Officials are proposing a Community Economic Development Task Force with business owners, real estate professionals, financial advisors and other stakeholders working out strategies to encourage private investment and reduce red tape for projects.
The city has about $1.2 million available over and above its 25 percent target for general fund reserves and might spend some of that money on recreation amenities to try to spur the economy. Members of the South Lake Tahoe City Council seemed to support that idea this week, but must refine their plans and anticipate reaching out to the public for help.
Some priority projects could be done in short order. Others would likely take years to design, finance and complete.

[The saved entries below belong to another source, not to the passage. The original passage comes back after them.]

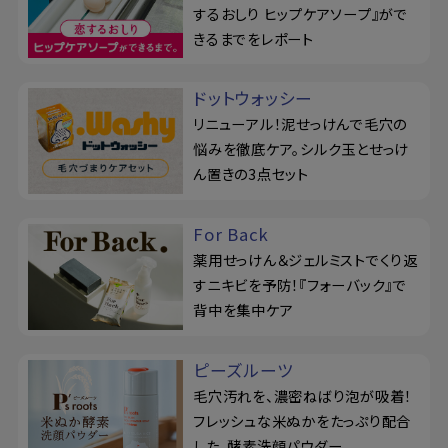
するおしり ヒップケアソープ』がで
きるまでをレポート
ドットウォッシー
リニューアル！泥せっけんで毛穴の
悩みを徹底ケア。シルク玉とせっけ
ん置きの3点セット
For Back
薬用せっけん＆ジェルミストでくり返
すニキビを予防！『フォーバック』で
背中を集中ケア
ピーズルーツ
毛穴汚れを、濃密ねばり泡が吸着！
フレッシュな米ぬかをたっぷり配合
した、酵素洗顔パウダー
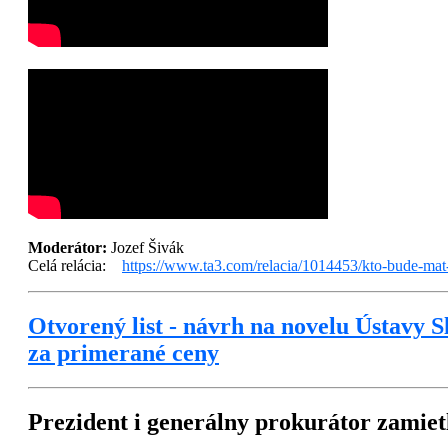
Moderátor:
Jozef Šivák
Celá relácia:
https://www.ta3.com/relacia/1014453/kto-bude-mat-
Otvorený list - návrh na novelu Ústavy 
za primerané ceny
Prezident i generálny prokurátor zamiet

Smaller projects include a bike park at Bijou Community Park and new hookups and upgrades at Campground by the Lake. Larger projects include an estimated $4 million Regan Beach upgrade, an estimated $13 million recreation center renovation and an estimated $22 million project to build an outdoor amphitheater and music hall.
The hope is that more recreation amenities and an improved local economy would generate more tax revenues for the city to start tackling an extensive backlog of deferred maintenance left on hold for years.
According to past conversations about an asset management plan the city is creating, that backlog includes an estimated $26 million needed for 120 miles of failing city streets, $6 million needed for 43 aging city buildings, $17 million needed for 31.5 miles of stormwater pipes and more than $2.5 million needed to care for an aging 260-vehicle fleet.